The machinery's handbook as thread engagement lengths in but there is an error in the formula in my book

regards

desertfox
 
I'm having difficult seeing your connection in my head from your description.

A picture would be nice.
 
I don't particularly care for the design.

Preloading the bolts will tend to crush the tube. (Is there a seam in the tube?)

Most of the load will be taken by the first bolt, and will have a further tendency to crush the tube. High stress intensity local to the first bolt - seems like the failure mode is likely to be buckling, sudden and catastrophic.

If you don't get a bucking failure then local crushing of the tube will cause total loss of preload in the first bolt.

I would much prefer welding an angle to the bottom of the weight, and a plate on the side. Tube in between them - bolts in double shear.
 
Hi jdonville

As already pointed out not the best design tube will have a tendency to crush in the area of bolt or screw head.
Are the only bolts holding the frame together those shown at the bottom of your picture.
How is the frame/counter weights connected to the crane?


regards

desertfox
 
Thinking more about this, the weights are probably cast from the nastiest cheapest whatever that could be found.

I'm not sure I'd trust anything welded to them.
 
The counterweights sit on a 4-inch thick 36ksi plate located at the bottom of the counterweight stack. Pistons attached to this plate lift the counterweight stack into the working position.

The HSS beam tube (46ksi) will be fitted with appropriately-sized pipe stiffeners at the location of the bolts. Plate washers will spread the load from the boltheads over the stiffeners and web of the HSS. All this is shown on the drawing, althought the pipe stiffeners are not explicitly called out.

Due to openings in the bottom counterwight plate, which only covers a portion of the bottom counterweight, there is limited room to attach fittings.
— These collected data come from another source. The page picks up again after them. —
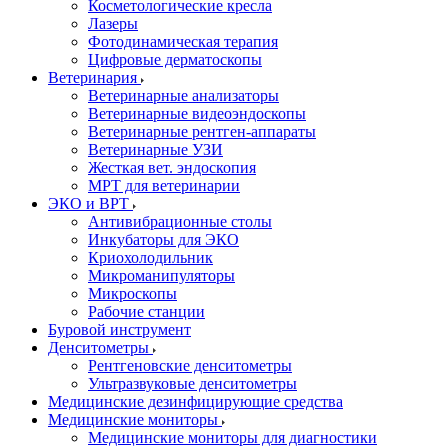
Косметологические кресла
Лазеры
Фотодинамическая терапия
Цифровые дерматоскопы
Ветеринария
Ветеринарные анализаторы
Ветеринарные видеоэндоскопы
Ветеринарные рентген-аппараты
Ветеринарные УЗИ
Жесткая вет. эндоскопия
МРТ для ветеринарии
ЭКО и ВРТ
Антивибрационные столы
Инкубаторы для ЭКО
Криохолодильник
Микроманипуляторы
Микроскопы
Рабочие станции
Буровой инструмент
Денситометры
Рентгеновские денситометры
Ультразвуковые денситометры
Медицинские дезинфицирующие средства
Медицинские мониторы
Медицинские мониторы для диагностики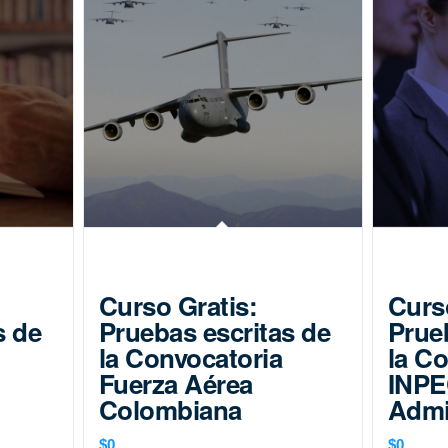
Curso Gratis:
Curs
s de
Pruebas escritas de
Prue
la Convocatoria
la C
Fuerza Aérea
INP
Colombiana
Admi
$
0
$
0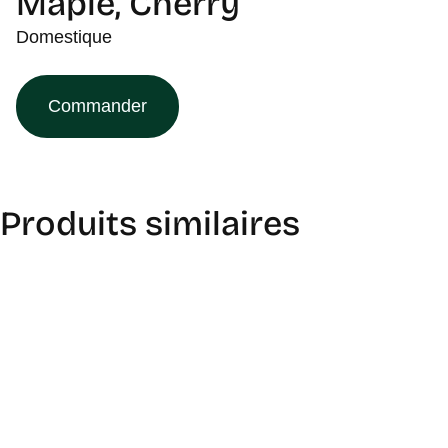
Maple, Cherry
Domestique
Commander
Produits similaires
I cannot show the plate dimensions due to this information being considered confidential by the crane manufacturer.

Jeff
 

"Is pretensioning required?
How will the pretension affect the capacity of the bolt?
Can a bolt this long be pretensioned using the bolt head?
How should I incorporate fatigue into the analysis?"

Pretensioning a stretchy bolt across a stiff joint can reduce the stress variation in the bolt to less than 10%, making fatigue just about a non-issue. That's a Pretty good deal for free, especially since doing it the "other" way means >trying< to quantify the uncertainties about thread form and finish will eat up a batch of time and require many essentially meaningless reports be created and presented.

I've been living in close proximity to several MIL specs for the last few years, and now I'm afraid to use bolts with UTS > 120,000 psi outdoors.

I share other's concerns about making a good bolted joint across/through a hollow rectangular beam. The actual (welded?) tube stiffener could move your fatigue issues to a pulsing ring in the tube wall around each stiffener.

 
Tmoose,

My problem is that I don't know what design code(s) or guidance to use for the bolted joint, as AISC usually doesn't consider joints with large grips or joints that don't use a nut, and the mechanical engineering literature that I have been able to peruse - surface deep only, I'll guess - doesn't explicitly reference ANY formal design code that I can tell.

I can do the static structural analyses fine - that's all AISC, but the mechanical or machine design stuff seems a "Black Art" to me.

Some guidance - even MIL specs - would be helpful to me right now.

Jeff


 
MintJulep,

Could you please elaborate on your comments?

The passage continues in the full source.